Dump Load - Migration to Red Hat Linux

ymjamal · Jun 28, 2012

We are moving from 32-bit Openedge 10.1A running on 32-bit HP-UX 11.11,
to 32-bit Openedge 10.2B running on 32-bit Red Hat Enterprise Linux 6.0.

We are currently running our database spread across several disks using MirrorDisk UX, and will be moving to a RAID 5 configuration in our new environment.

My questions are regarding the DUMP/LOAD:

Current Status:
Application: Character based Forest products Order Entry and Sales application written by PSI (Progressive Solutions) all in progress 4GL,
We have bought the source code and have done extensive customization.

Data Base:
1 Data Base all in schema area.
Size: 40 GB
Tables: 668
Empty Tables: 208 (these table for partes of the purchased software that we do not use).
Tables with over 10,000 Records: 113 occupying 39.5GB
Tables with less than 10,000 records: 555 occupying 500 MB

Need help to choose the best method for dump and load:
1. Should we be concerned about the unused tables? If it will not affect performance we would like to keep them in case we decide to use those areas of the application in the future.

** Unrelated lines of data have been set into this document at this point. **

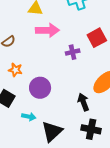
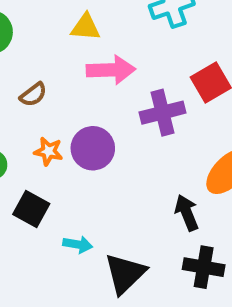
purple cross: (73, 52) -> (163, 113), size x1.5
purple circle: (40, 88) -> (93, 148), moved

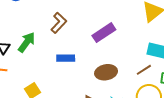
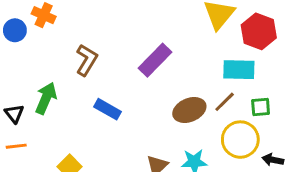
blue rectangle: (66, 58) -> (108, 109), turned 42
brown ellipse: (106, 72) -> (189, 110), moved

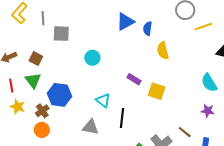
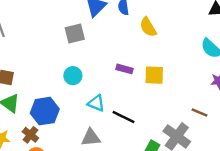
gray square: (61, 34) -> (75, 33), moved
cyan circle: (92, 58) -> (73, 76), moved
black line: (122, 118) -> (124, 117), turned -54

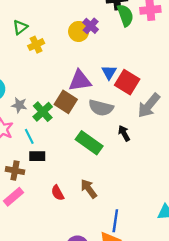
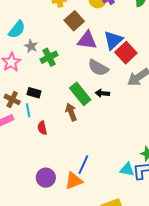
blue triangle: (109, 72) -> (113, 40), size x1.5
brown square: (66, 102) -> (74, 21), moved
black arrow: (124, 133) -> (102, 93), moved, turned -72
cyan line: (29, 136) -> (28, 110), moved
brown arrow: (89, 189) -> (71, 112), moved

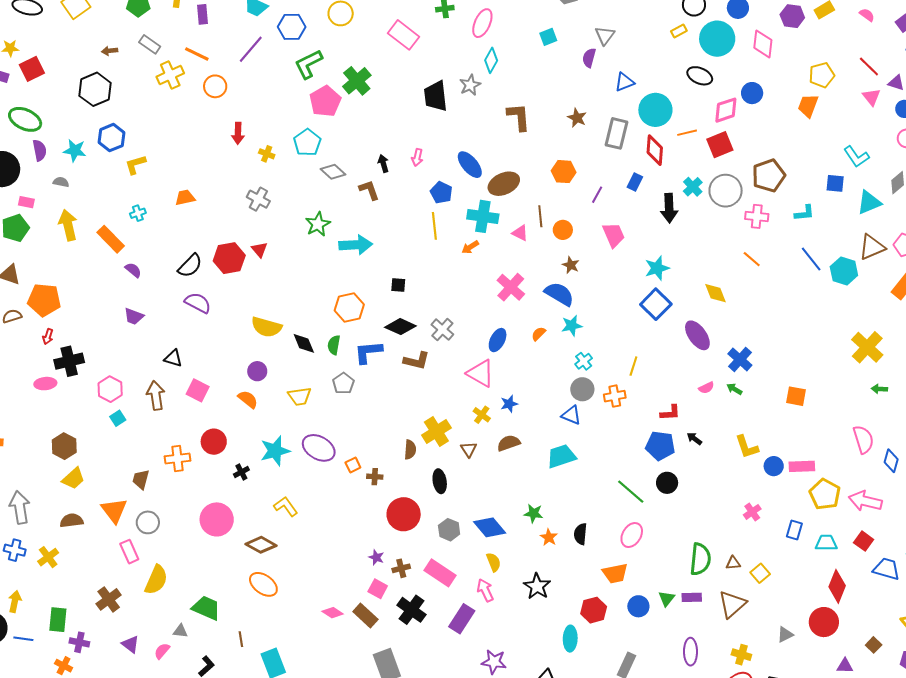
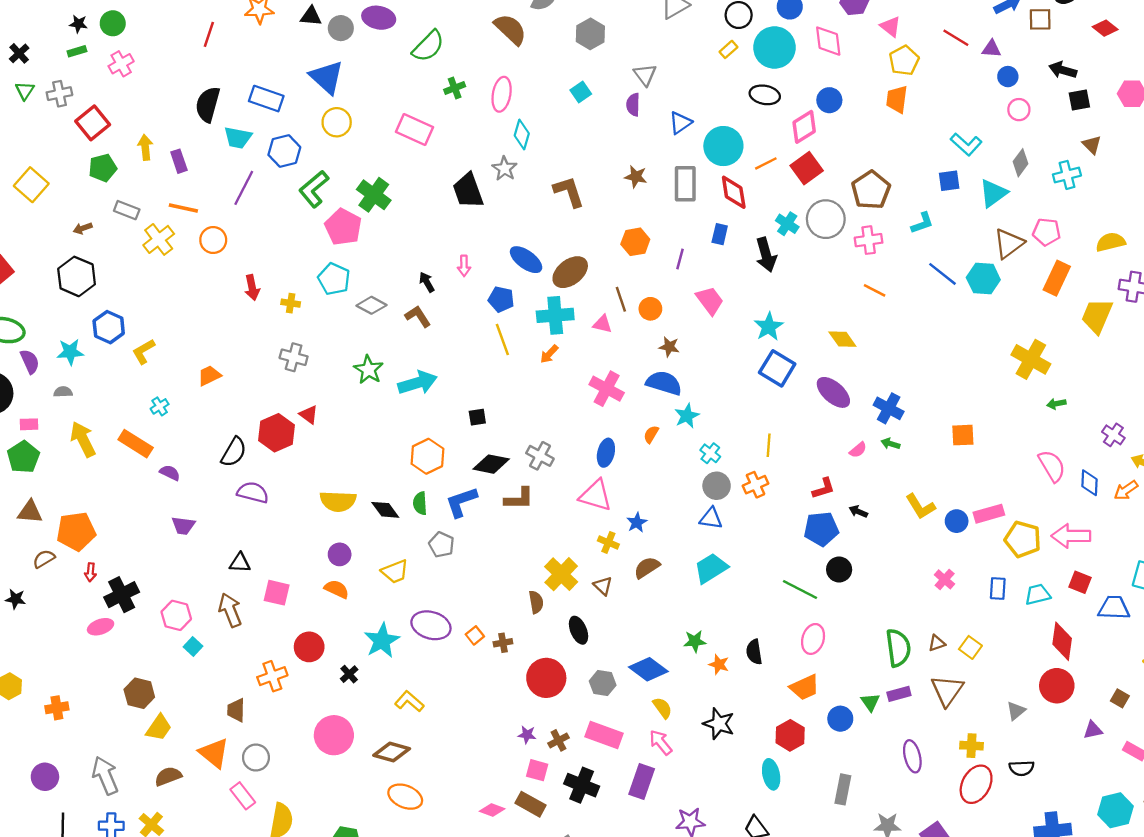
pink triangle: (871, 97) -> (890, 27), moved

2. Best strategy for dump and load assuming we can have the system unavailable say for 48 and may be 72 hours.

2.1 Custom Dump/Load:
Phase 1: identify the historical records of large tables (i.e. information that can not be changed, for example closed orders, respective shipments and invoices), and custom dump up to a given unique key (say up to order number). And load the historical data to the new DB.
Phase 2: While the system is not available, custom dump small tables and the non-historical data from the large tables (say from order number) and custom load to the new DB.

2.2 Binary Dump/Load

2.3 Character Dump/Load

TIA

jdpjamesp · Jun 28, 2012

I'm not able to advise on the best strategy, but I would definitely advise a Binary dump and load as it should be a lot faster than ASCII.

cj_brandt · Jun 28, 2012

Practice a few times.
Look at multithreaded binary dumps for the large tables.
Look at using indexes other than the primary index for tables that take a long time to dump.
All data in the schema area so the dumps will be very slow - might take 75% of the total time.
As tables finish dumping from source machine - send over to target and begin loading data.
Remember to build indexes are part of binary load or separately with idxbuild at the end.

Make sure you load data in new Type II storage areas.

Rob Fitzpatrick · Jun 28, 2012

jamaly said:
We are moving from 32-bit Openedge 10.1A running on 32-bit HP-UX 11.11,
to 32-bit Openedge 10.2B running on 32-bit Red Hat Enterprise Linux 6.0.

Why, in the year 2012, would you use a 32-bit OS? Especially on a database server with a 40 GB database? RAM is relatively cheap, and if you have a lot of you can allocate a large buffer pool, provided that the OS and OpenEdge can address it, i.e. they are 64-bit. I have a client with a DB larger than that and the entire thing fits in -B. This gets you very good cache hit percentage, and you avoid unnecessary I/O. Which brings us to the second point...

We are currently running our database spread across several disks using MirrorDisk UX, and will be moving to a RAID 5 configuration in our new environment.

I don't know what MirrorDisk UX is, but I do know what RAID 5 is, and I know you want to stay the hell away from it on a database server (unless you're not planning on doing any writes). Trust me, there will be weeping and gnashing of teeth.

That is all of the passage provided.